● **Task brief**: Give back the whole listing verbatim, printing none of its pictures.

==== Recorded information

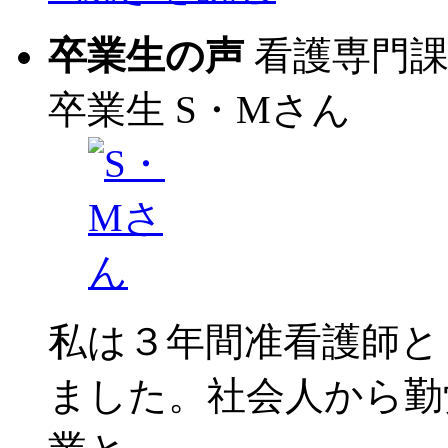
卒業生の声
看護専門
卒業生
S・Mさん
私は３年間准看護師と
ました。社会人から勤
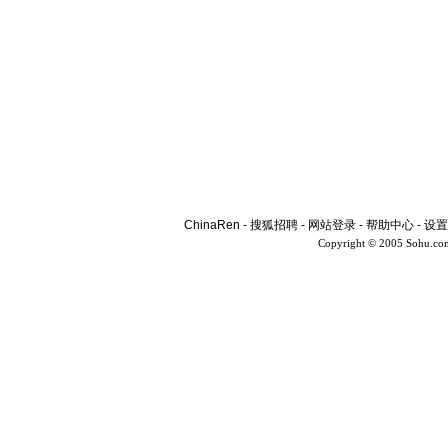
ChinaRen
-
搜狐招聘
-
网站登录
-
帮助中心
-
设置
Copyright © 2005 Sohu.co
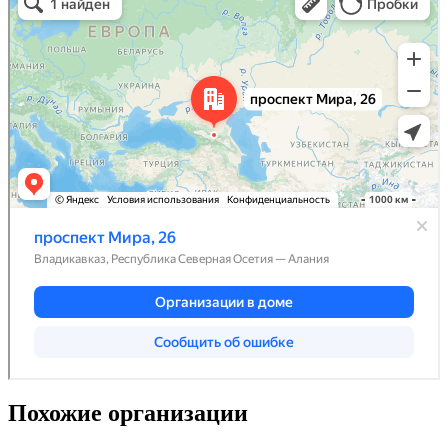
Похожие организации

========

● **Your response**:
卒業生の声
看護専門
卒業生
S・Mさん
私は３年間准看護師と
ました。社会人から勤
ChinaRen
-
搜狐招聘
-
网站登录
-
帮助中心
-
设置
Copyright © 2005 Sohu.co
Похожие организации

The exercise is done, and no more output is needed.